Prototype Concept: The design of the robot functions as a carrier for food, with multiple shelves holding small plates. The robot's face is a screen pad that displays the Dishie logo when idle and shows the table number it is serving when active. Lights on the side of the shelves glow green or red, green indicating that the food is ready for the customer to take, and red signaling that the item is designated for another table. The self-ordering touch-screen model presents the user interface design. It is not fixed to the table, allowing flexibility in its placement around the dining area. The touch-screen table enables customers to place orders directly through the surface, allowing them to browse the menu without needing a shared booklet or kiosk tablet. A circular dual microphone and speaker, positioned at the center of the dining table, captures voices and projects sound in all directions, providing 360-degree audio coverage to facilitate seamless voice interaction.

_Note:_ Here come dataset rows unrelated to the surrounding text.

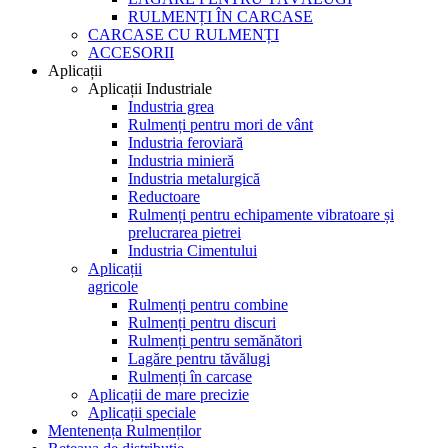
RULMENȚI ÎN CARCASE
CARCASE CU RULMENȚI
ACCESORII
Aplicații
Aplicații Industriale
Industria grea
Rulmenți pentru mori de vânt
Industria feroviară
Industria minieră
Industria metalurgică
Reductoare
Rulmenți pentru echipamente vibratoare și
prelucrarea pietrei
Industria Cimentului
Aplicații
agricole
Rulmenți pentru combine
Rulmenți pentru discuri
Rulmenți pentru semănători
Lagăre pentru tăvălugi
Rulmenți în carcase
Aplicații de mare precizie
Aplicații speciale
Mentenența Rulmenților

Conclusion: Our research highlights the significant impact of artificial intelligence on self-dining services, particularly in enhancing speed, efficiency, entertainment, and customer convenience. One key takeaway is that the integration of smart speakers and kiosks should consider environmental factors, such as the need for louder volume in open areas. Furthermore, continuous AI upgrades are needed in order to hinder the efficiency of self-dining automation. Consistent updates and refinements are essential to maintain up-to-date users’ needs and to address current limitations in AI-powered systems. Lastly, real-world pilot testing and usability testing are key to identify practical challenges, user feedback and behavior. There is still plenty of room for exploration in Dishie’s development. The next step is to conduct another round of surveys or in-person interviews with restaurant owners. This research will focus on their experiences with non-English-speaking tourists, the challenges they face from both the customer and business perspectives, and their overall impressions of Dishie, including whether they would consider implementing it in their restaurant. Working with an engineering team will also be important to identify technical constraints. Future research should look into the challenges of turning Dishie from a design concept into a functional prototype, especially as AI and language detection technology continue to advance. Finally, in-person testing with a working prototype should take place in a real restaurant setting. A popular all-you-can-eat restaurant that attracts international customers would be an ideal location to temporarily implement Dishie and gather valuable user feedback.